Sunday, November 16, 2008

Bubbles

Another new week here in College Station brings forth some mixed emotions. I have my date with the county court in the morning and we won't be going Dutch, that's for dang sure >=( Also I get paid this week! Pretty stoked about that.

Went to work on Saturday morning with absolutely no hangover. That was great. Bad news is that I still can't find my keys from when I sat on the couch and typed up my last post over at David's apartment. YAY. It had my ONLY motorcycle key on it. Isn't that wonderful. Before you even think about why I had no extras, you have to specially order them. You can't go to Home Depot of course. I could always hotwire the ZX6 but I wouldn't have a parking lock on it, so it might decide to "run away" sometime.

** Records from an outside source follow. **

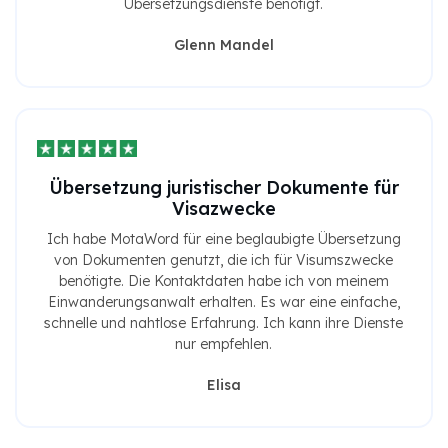
Übersetzungsdienste benötigt.
Glenn Mandel
Übersetzung juristischer Dokumente für
Visazwecke
Ich habe MotaWord für eine beglaubigte Übersetzung
von Dokumenten genutzt, die ich für Visumszwecke
benötigte. Die Kontaktdaten habe ich von meinem
Einwanderungsanwalt erhalten. Es war eine einfache,
schnelle und nahtlose Erfahrung. Ich kann ihre Dienste
nur empfehlen.
Elisa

Anyways, I woke up to my cell phone going off and it was Cliff from work. Yeah. I was late. One and a half hours late too. Rushed off to work in the car and felt pretty much drained for most of the day. Manual labor isn't all that fun when you feel like that. But I did own that job once that "weakness" wore off. Ha, weakness. I don't have one of those. For being late my coworkers decided to dub me "Bubbles." You'd be surprised how much harder you work in order to dispel that nickname. I probably heard "Bubbles" shouted at least twenty times that day.

Note: When someone at work asks you if your hands are clean, it's to take out old oil =)

Got off work and invited Cliff over to Pieper's BBQ party over at his place (Pieper is an old Sear's coworker). There were some odd people there that didn't talk very much and creeped me out a little, but as always Lucy and Pieper were excellent hosts. Dude, I met a freakin' cool guy there. His name is PHIL. Yeah, I feel like I've been meeting a lot of Phils lately, but when the one you meet has the same middle name, is the same height, and is wearing a white beanie like I was: HOLY CRAP! We ate the hell outta some chicken, sausage, chopped beef, fruit, veggies, brownies and all kinds of stuff that makes you fat and happy. Of course there was my favorite frothy beverage of all time to wash it down with.

I headed over to Bundick's where we started a roaring fire in the fireplace and made a makeshift beer pong table. People started streaming in and the party got bigger and bigger. I ended up playing Speed Quarters with about 6 people and I discovered something important. I'm badass at quarters! I had no idea. It would only take one or two bounces to make it in. I rock and roll all night long. After a couple of beers at Piepers, 3 more from Beer Pong and about 1.5 with speed quarters, I was starting to feel a little toasted. Not so bad because of the extended period of time. Not so bad until we played a bit of Circle of Death... Yeah, definitely got owned. The last card drawn in the game was mine of course and it required me to consume 40 drinks of my beverage. Chewing up saltine crackers and blowing bits of them against David in battle was DEFINITELY worthwhile. Lindsey was caught in the action and had a hairfull of soggy cracker bits. Gross...but great.

Rant #435
I'm gonna state now that there are a lot of Chris' guests that are LAME. In case y'all are reading this, y'all simply do NOT like to have conversations or even say hello to people. I bought two cases last night and received no Thank You for your fun night of beer pong. Oh you didn't know? You think beer just magically appears on counters and in fridges? Also, tell the girls you're with to FINISH their beers rather than just opening them and taking two sips.

Enough ranting. You get the picture.

I did learn some important information from the party:
1. Hardhats do fit over beanies.
2. There was a man from Georgia who stole 12,000 bicycles and pawned NONE of them.
3. Camel Crushes are NEAT!
4. Kyle Marko sucks at Beer Pong
5. Golf balls knock Beer Pong cups over on contact.
6. Do not give Kyle Marko golf balls.

I feel that my recent posts have been less than spectacular. You'll have to forgive me for that. Or else.

Possibly seeing Quantum of Solace tonight? I'll tell ya how it is if I go. Guess that's it for now unless something incredible happens tonight.